_Problem details_. With the pictures left out, print exactly the lines below that run from the one containing "ku, ogledalce i zvončiće." through the one containing "Fikr bildirish".

(Page images and extracted text)
★ ★ ★ ★ ★ ★ ★
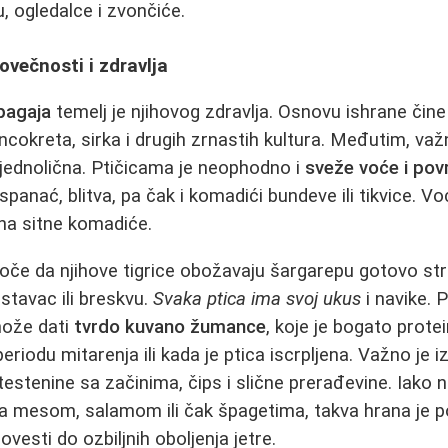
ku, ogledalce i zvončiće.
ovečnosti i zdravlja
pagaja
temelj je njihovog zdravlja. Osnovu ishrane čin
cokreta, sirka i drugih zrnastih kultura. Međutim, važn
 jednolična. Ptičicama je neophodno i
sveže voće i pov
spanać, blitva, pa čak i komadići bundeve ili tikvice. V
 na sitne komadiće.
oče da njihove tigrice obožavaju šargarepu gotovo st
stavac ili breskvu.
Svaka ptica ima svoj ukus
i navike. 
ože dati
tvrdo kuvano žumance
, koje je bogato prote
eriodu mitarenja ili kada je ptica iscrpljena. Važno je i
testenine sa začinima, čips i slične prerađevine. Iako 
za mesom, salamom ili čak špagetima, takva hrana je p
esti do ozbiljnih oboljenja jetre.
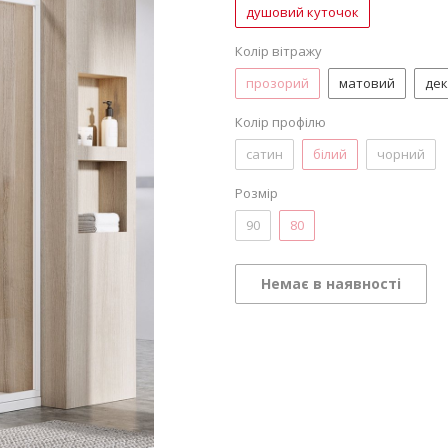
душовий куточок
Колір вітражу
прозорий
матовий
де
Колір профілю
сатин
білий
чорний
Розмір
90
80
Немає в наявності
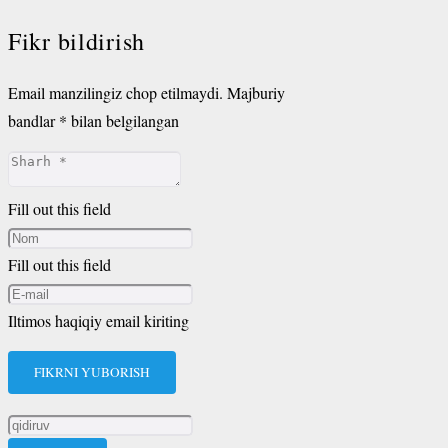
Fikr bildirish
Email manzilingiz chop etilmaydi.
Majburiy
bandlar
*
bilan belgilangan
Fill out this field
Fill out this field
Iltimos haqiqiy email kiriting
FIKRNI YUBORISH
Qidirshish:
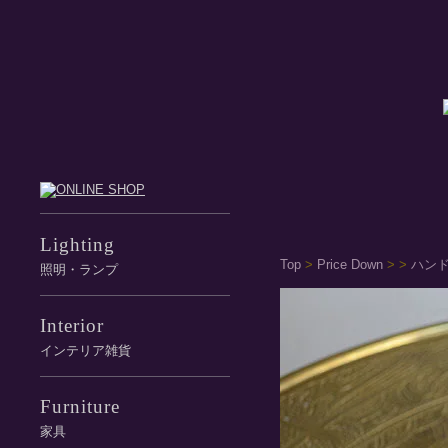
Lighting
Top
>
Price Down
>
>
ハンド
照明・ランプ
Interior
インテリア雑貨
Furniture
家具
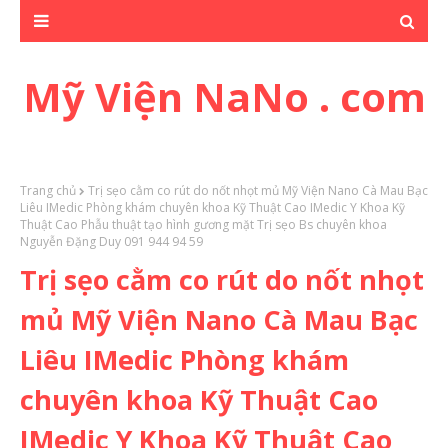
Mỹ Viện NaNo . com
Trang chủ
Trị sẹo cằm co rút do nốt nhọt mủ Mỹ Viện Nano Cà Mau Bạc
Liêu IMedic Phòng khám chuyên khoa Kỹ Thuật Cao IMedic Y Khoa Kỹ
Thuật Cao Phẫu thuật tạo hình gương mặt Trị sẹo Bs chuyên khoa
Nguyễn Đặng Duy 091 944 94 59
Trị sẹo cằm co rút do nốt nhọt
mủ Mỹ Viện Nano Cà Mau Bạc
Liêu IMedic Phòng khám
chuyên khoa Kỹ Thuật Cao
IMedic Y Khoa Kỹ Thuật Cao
★ ★ ★ ★ ★ ★ ★
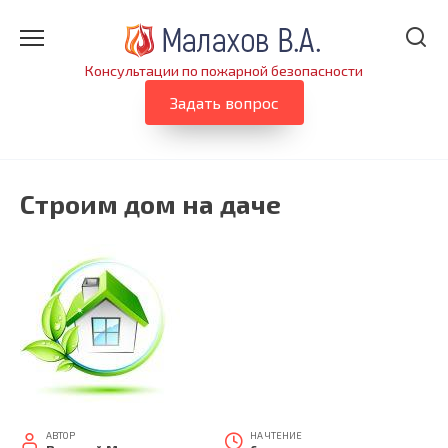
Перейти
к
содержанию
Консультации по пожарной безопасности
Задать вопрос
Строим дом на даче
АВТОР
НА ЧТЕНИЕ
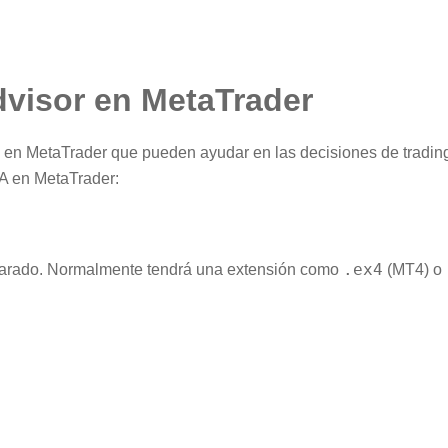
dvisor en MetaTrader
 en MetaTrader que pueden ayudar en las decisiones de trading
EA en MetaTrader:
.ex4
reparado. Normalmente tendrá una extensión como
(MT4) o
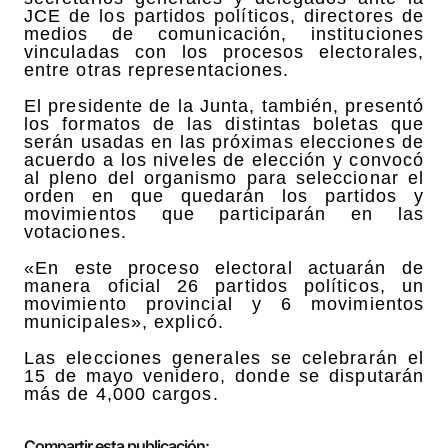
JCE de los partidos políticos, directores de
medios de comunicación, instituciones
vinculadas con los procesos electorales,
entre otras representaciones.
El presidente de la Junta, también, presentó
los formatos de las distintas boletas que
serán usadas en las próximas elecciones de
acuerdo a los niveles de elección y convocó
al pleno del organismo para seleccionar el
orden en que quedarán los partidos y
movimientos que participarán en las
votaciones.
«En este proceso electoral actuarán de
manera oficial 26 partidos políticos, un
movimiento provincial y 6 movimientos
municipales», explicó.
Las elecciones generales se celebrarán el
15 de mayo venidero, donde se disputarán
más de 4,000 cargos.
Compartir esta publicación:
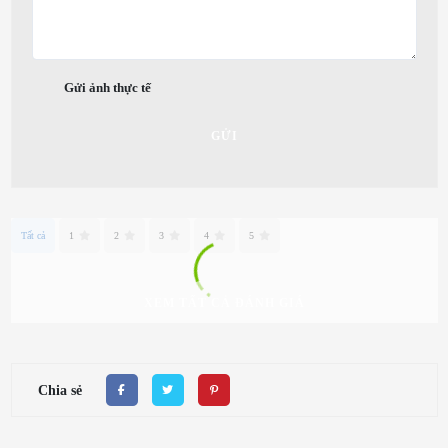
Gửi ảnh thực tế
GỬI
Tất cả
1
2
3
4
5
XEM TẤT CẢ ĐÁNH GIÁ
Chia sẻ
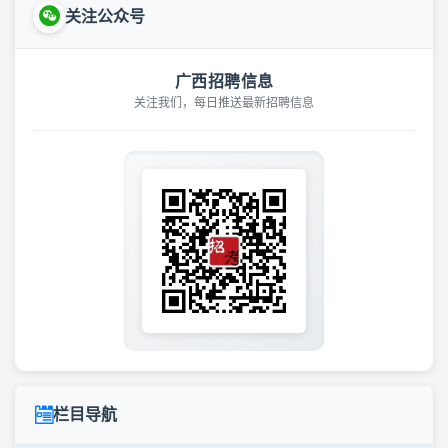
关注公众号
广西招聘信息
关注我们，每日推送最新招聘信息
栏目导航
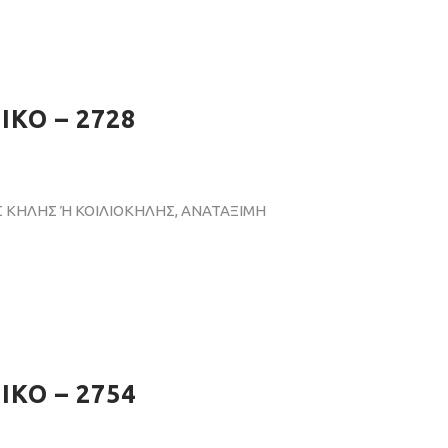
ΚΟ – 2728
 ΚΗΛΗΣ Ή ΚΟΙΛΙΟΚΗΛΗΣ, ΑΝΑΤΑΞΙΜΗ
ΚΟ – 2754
★ ★ ★ ★ ★ ★ ★
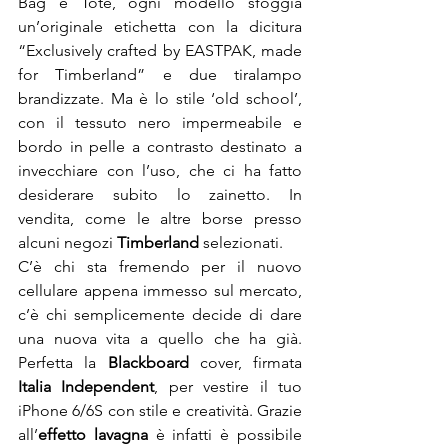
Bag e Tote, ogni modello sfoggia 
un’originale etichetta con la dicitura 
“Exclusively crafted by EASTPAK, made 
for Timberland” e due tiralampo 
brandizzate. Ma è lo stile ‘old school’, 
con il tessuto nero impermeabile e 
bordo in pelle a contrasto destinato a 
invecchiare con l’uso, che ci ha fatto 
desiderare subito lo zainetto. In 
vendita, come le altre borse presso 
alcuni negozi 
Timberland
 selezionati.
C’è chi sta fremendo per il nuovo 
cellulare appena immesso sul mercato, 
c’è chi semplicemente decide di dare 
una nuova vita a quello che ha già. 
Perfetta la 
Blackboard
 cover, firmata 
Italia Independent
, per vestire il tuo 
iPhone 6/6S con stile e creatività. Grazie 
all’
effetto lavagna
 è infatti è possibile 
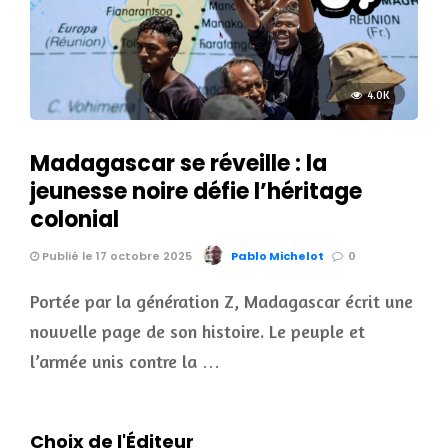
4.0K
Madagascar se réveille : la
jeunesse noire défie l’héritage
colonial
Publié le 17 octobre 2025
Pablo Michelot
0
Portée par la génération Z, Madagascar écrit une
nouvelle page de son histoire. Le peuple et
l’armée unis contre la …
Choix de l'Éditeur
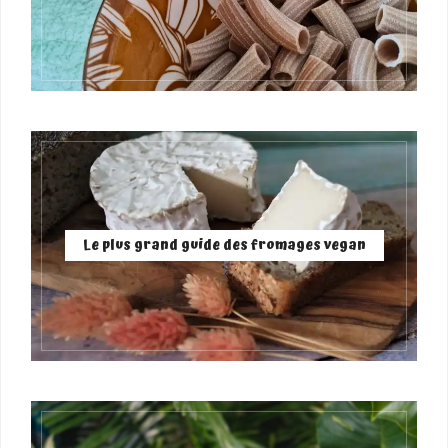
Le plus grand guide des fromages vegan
★ ★ ★ ★ ★ ★ ★
_Reply to the exercise_.
ku, ogledalce i zvončiće.
ovečnosti i zdravlja
pagaja
temelj je njihovog zdravlja. Osnovu ishrane čin
cokreta, sirka i drugih zrnastih kultura. Međutim, važn
 jednolična. Ptičicama je neophodno i
sveže voće i pov
spanać, blitva, pa čak i komadići bundeve ili tikvice. V
 na sitne komadiće.
oče da njihove tigrice obožavaju šargarepu gotovo st
stavac ili breskvu.
Svaka ptica ima svoj ukus
i navike. 
ože dati
tvrdo kuvano žumance
, koje je bogato prote
eriodu mitarenja ili kada je ptica iscrpljena. Važno je i
testenine sa začinima, čips i slične prerađevine. Iako 
za mesom, salamom ili čak špagetima, takva hrana je p
esti do ozbiljnih oboljenja jetre.
душовий куточок
Колір вітражу
прозорий
матовий
де
Колір профілю
сатин
білий
чорний
Розмір
90
80
Немає в наявності
Fikr bildirish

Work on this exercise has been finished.